Page layout parsing data
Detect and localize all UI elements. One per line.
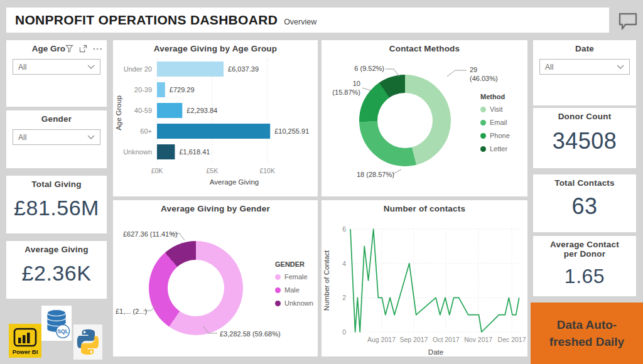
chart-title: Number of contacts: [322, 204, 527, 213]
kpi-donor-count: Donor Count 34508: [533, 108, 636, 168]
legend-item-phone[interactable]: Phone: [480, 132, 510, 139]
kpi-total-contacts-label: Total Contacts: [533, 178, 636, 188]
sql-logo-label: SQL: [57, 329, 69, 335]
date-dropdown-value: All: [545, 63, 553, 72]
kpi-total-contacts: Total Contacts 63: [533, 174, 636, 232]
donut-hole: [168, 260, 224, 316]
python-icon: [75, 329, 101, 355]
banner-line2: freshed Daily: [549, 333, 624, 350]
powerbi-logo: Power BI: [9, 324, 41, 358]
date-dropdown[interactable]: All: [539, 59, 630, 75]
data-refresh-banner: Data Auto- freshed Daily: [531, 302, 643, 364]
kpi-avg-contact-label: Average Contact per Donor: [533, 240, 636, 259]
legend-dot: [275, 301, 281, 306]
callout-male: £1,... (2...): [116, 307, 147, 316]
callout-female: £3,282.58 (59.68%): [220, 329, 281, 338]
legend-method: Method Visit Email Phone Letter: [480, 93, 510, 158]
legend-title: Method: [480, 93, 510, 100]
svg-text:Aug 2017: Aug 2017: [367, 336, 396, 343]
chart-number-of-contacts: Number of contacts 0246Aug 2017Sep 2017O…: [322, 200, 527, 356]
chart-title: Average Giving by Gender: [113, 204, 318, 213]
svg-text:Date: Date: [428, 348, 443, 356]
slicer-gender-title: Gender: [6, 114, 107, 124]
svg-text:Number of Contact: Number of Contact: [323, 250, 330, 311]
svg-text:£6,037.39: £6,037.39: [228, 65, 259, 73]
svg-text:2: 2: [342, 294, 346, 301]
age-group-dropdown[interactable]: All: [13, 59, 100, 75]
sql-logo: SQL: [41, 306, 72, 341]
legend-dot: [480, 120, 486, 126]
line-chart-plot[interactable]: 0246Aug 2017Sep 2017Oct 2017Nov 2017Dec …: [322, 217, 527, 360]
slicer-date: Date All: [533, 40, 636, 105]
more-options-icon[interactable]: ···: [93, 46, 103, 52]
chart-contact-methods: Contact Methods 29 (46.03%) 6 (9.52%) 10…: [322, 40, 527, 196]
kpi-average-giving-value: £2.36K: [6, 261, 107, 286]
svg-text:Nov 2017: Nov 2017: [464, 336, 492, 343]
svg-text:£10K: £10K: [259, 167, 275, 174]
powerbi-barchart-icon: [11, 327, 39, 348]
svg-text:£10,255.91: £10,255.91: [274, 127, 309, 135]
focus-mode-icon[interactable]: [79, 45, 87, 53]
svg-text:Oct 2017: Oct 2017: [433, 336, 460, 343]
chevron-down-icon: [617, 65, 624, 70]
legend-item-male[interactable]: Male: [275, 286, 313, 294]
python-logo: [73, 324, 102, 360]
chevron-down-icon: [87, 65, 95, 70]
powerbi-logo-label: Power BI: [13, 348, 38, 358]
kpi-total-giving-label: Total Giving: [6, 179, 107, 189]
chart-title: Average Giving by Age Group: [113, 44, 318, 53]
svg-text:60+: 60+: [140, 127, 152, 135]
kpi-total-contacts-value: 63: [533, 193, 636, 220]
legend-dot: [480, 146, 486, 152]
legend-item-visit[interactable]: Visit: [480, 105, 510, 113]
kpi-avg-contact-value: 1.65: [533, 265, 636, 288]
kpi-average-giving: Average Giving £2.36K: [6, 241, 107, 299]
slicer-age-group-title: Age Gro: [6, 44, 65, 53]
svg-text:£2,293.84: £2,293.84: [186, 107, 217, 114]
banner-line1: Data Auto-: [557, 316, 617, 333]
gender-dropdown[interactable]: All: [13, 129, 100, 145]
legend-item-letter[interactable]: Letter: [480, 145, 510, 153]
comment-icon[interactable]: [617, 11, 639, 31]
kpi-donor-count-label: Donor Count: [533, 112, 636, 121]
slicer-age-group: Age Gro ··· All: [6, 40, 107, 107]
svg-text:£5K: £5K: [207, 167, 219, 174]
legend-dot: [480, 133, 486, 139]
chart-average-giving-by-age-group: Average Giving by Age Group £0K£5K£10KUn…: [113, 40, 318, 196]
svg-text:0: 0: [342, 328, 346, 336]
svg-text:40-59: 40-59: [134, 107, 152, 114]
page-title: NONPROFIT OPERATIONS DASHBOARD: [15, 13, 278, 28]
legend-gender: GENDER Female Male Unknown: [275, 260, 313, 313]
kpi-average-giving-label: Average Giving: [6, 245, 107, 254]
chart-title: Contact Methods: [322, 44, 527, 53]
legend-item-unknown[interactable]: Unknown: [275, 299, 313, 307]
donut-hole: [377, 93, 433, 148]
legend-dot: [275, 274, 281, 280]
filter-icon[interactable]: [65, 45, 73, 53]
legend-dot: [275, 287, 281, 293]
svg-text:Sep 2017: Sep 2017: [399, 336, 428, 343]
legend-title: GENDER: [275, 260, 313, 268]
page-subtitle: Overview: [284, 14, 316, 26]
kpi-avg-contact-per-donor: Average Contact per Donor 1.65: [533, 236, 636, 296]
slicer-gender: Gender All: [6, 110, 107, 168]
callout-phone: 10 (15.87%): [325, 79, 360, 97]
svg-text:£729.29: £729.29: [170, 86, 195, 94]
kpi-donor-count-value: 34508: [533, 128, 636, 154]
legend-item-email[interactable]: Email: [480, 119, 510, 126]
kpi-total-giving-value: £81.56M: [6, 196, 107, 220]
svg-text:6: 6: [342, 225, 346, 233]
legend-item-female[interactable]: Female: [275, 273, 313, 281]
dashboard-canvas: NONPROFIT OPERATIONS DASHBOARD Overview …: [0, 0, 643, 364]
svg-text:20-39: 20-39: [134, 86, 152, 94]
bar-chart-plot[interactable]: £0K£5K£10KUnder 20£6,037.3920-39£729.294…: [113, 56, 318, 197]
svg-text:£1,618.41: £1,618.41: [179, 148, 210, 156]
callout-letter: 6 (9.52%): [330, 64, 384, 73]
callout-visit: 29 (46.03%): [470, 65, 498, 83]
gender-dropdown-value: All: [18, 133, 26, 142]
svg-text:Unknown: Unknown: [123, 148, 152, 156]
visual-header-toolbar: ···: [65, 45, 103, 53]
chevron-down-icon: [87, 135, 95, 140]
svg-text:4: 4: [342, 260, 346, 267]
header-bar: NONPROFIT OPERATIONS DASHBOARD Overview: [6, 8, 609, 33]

==

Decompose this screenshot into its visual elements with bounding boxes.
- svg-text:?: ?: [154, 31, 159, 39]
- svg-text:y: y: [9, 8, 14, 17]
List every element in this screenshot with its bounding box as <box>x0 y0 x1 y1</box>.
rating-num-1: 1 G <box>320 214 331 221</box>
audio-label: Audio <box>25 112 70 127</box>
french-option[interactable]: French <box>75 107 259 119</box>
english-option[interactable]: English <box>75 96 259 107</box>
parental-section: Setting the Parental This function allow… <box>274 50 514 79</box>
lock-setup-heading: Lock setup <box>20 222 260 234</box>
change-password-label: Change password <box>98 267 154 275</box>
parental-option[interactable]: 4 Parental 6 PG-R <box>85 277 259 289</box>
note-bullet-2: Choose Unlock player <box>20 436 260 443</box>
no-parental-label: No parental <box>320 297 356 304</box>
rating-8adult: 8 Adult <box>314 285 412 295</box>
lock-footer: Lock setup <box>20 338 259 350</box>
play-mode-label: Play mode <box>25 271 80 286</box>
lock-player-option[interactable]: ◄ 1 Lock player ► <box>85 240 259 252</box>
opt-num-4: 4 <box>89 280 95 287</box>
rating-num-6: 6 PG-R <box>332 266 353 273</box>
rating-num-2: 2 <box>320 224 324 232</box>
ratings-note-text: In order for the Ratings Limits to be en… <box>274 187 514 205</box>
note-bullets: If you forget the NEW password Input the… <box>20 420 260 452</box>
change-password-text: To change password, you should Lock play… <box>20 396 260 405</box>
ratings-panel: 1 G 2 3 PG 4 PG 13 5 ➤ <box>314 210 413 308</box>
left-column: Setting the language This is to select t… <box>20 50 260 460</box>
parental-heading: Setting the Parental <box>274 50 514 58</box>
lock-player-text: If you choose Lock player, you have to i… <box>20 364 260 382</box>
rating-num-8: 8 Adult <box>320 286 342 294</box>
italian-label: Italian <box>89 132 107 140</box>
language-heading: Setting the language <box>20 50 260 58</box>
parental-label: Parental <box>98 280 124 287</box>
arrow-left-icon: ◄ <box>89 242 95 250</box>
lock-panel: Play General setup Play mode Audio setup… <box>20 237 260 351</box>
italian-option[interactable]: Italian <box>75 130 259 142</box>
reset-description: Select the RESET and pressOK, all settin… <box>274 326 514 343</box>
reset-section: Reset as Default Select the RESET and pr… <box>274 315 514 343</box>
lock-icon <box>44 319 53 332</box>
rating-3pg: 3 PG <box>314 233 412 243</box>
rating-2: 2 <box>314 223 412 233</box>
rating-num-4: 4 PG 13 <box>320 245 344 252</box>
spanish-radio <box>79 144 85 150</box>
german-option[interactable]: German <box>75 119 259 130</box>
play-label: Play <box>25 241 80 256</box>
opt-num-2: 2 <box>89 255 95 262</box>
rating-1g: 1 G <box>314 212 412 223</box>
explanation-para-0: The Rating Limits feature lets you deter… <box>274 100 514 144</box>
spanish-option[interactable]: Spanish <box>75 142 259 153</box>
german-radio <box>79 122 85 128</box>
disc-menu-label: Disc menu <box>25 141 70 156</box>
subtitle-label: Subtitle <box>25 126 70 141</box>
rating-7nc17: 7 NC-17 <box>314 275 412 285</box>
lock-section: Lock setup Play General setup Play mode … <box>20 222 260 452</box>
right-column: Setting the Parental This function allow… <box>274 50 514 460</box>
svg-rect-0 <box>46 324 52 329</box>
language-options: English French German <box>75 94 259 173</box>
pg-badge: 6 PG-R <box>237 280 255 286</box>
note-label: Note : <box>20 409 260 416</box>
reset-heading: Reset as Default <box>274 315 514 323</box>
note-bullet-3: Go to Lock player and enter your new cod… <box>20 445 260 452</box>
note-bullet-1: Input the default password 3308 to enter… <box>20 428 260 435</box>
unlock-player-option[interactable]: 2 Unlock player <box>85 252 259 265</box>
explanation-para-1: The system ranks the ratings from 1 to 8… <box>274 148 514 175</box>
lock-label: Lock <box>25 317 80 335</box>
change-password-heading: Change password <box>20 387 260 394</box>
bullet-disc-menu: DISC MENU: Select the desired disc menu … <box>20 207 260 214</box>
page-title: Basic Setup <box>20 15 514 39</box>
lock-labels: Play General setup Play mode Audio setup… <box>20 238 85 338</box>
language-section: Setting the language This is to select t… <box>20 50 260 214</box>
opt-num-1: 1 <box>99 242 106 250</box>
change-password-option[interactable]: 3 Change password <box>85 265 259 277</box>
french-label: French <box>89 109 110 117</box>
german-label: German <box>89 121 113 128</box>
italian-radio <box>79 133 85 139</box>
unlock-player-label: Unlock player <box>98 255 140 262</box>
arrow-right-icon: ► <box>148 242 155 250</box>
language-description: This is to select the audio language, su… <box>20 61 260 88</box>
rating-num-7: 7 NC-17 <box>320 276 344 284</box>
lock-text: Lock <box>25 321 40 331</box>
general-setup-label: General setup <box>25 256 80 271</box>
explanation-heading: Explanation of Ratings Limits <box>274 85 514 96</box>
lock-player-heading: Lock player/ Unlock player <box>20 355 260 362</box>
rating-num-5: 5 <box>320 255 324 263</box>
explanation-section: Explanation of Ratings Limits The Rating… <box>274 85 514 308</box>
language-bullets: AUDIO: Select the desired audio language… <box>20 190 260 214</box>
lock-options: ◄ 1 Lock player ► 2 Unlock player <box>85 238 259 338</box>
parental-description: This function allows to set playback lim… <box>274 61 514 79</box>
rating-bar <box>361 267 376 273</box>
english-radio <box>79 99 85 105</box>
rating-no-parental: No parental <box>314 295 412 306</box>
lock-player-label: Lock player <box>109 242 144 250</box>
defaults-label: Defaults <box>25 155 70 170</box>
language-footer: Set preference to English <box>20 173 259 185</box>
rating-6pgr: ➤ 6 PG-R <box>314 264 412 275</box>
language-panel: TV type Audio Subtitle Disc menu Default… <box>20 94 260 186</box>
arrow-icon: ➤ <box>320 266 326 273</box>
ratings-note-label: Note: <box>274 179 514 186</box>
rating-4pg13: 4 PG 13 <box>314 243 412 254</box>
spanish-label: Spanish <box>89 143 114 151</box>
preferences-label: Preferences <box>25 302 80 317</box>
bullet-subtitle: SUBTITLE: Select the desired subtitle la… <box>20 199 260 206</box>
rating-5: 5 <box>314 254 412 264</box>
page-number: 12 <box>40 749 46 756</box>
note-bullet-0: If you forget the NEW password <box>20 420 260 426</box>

▸ **INSTRUCTIONS TO FOLLOW**
Each line holding the word "footer" must be pulled from the records.

▸ **ANSWER TO THE EXERCISE**
lock-footer: Lock setup <box>20 338 259 350</box>
language-footer: Set preference to English <box>20 173 259 185</box>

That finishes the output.